[Collected data]
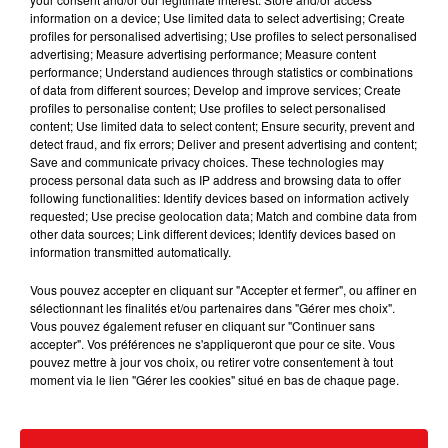
Ajouter à votre calendrier
information on a device; Use limited data to select advertising; Create
profiles for personalised advertising; Use profiles to select personalised
advertising; Measure advertising performance; Measure content
performance; Understand audiences through statistics or combinations
of data from different sources; Develop and improve services; Create
du
27 août 2022 à 18h00
profiles to personalise content; Use profiles to select personalised
Date
content; Use limited data to select content; Ensure security, prevent and
au
28 août 2022 à 20h00
detect fraud, and fix errors; Deliver and present advertising and content;
Save and communicate privacy choices. These technologies may
process personal data such as IP address and browsing data to offer
following functionalities: Identify devices based on information actively
Tarif
Gratuit
requested; Use precise geolocation data; Match and combine data from
other data sources; Link different devices; Identify devices based on
information transmitted automatically.
Vous pouvez accepter en cliquant sur "Accepter et fermer", ou affiner en
sélectionnant les finalités et/ou partenaires dans "Gérer mes choix".
Lieu
68128
Village-Neuf
Vous pouvez également refuser en cliquant sur "Continuer sans
accepter". Vos préférences ne s'appliqueront que pour ce site. Vous
pouvez mettre à jour vos choix, ou retirer votre consentement à tout
moment via le lien "Gérer les cookies" situé en bas de chaque page.
Mairie de Village Neuf
Organisateur
https://www.mairie-village-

# ACTION ITEM
Only the lines above starting with the one with "profiles for personalised" and going through the one with "moment via le" are to be copied, word for word and with both ends kept.

# WRITTEN ANSWER
profiles for personalised advertising; Use profiles to select personalised
advertising; Measure advertising performance; Measure content
performance; Understand audiences through statistics or combinations
of data from different sources; Develop and improve services; Create
du
27 août 2022 à 18h00
profiles to personalise content; Use profiles to select personalised
Date
content; Use limited data to select content; Ensure security, prevent and
au
28 août 2022 à 20h00
detect fraud, and fix errors; Deliver and present advertising and content;
Save and communicate privacy choices. These technologies may
process personal data such as IP address and browsing data to offer
following functionalities: Identify devices based on information actively
Tarif
Gratuit
requested; Use precise geolocation data; Match and combine data from
other data sources; Link different devices; Identify devices based on
information transmitted automatically.
Vous pouvez accepter en cliquant sur "Accepter et fermer", ou affiner en
sélectionnant les finalités et/ou partenaires dans "Gérer mes choix".
Lieu
68128
Village-Neuf
Vous pouvez également refuser en cliquant sur "Continuer sans
accepter". Vos préférences ne s'appliqueront que pour ce site. Vous
pouvez mettre à jour vos choix, ou retirer votre consentement à tout
moment via le lien "Gérer les cookies" situé en bas de chaque page.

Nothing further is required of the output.